### DATA FOR THE TASK ###
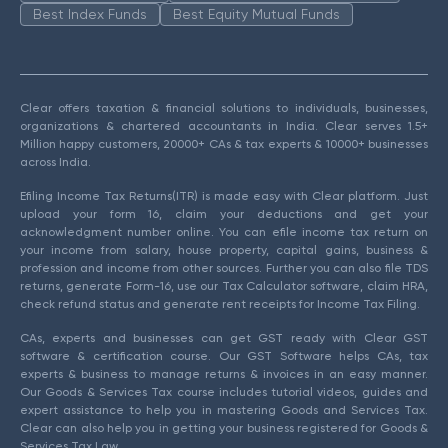
Best Index Funds
Best Equity Mutual Funds
Clear offers taxation & financial solutions to individuals, businesses,
organizations & chartered accountants in India. Clear serves 1.5+
Million happy customers, 20000+ CAs & tax experts & 10000+ businesses
across India.
Efiling Income Tax Returns(ITR) is made easy with Clear platform. Just
upload your form 16, claim your deductions and get your
acknowledgment number online. You can efile income tax return on
your income from salary, house property, capital gains, business &
profession and income from other sources. Further you can also file TDS
returns, generate Form-16, use our Tax Calculator software, claim HRA,
check refund status and generate rent receipts for Income Tax Filing.
CAs, experts and businesses can get GST ready with Clear GST
software & certification course. Our GST Software helps CAs, tax
experts & business to manage returns & invoices in an easy manner.
Our Goods & Services Tax course includes tutorial videos, guides and
expert assistance to help you in mastering Goods and Services Tax.
Clear can also help you in getting your business registered for Goods &
Services Tax Law.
###
:: WHAT IS EXPECTED ::
Note down each line above where the word "India" occurs.

:: PROBLEM SOLUTION ::
organizations & chartered accountants in India. Clear serves 1.5+
across India.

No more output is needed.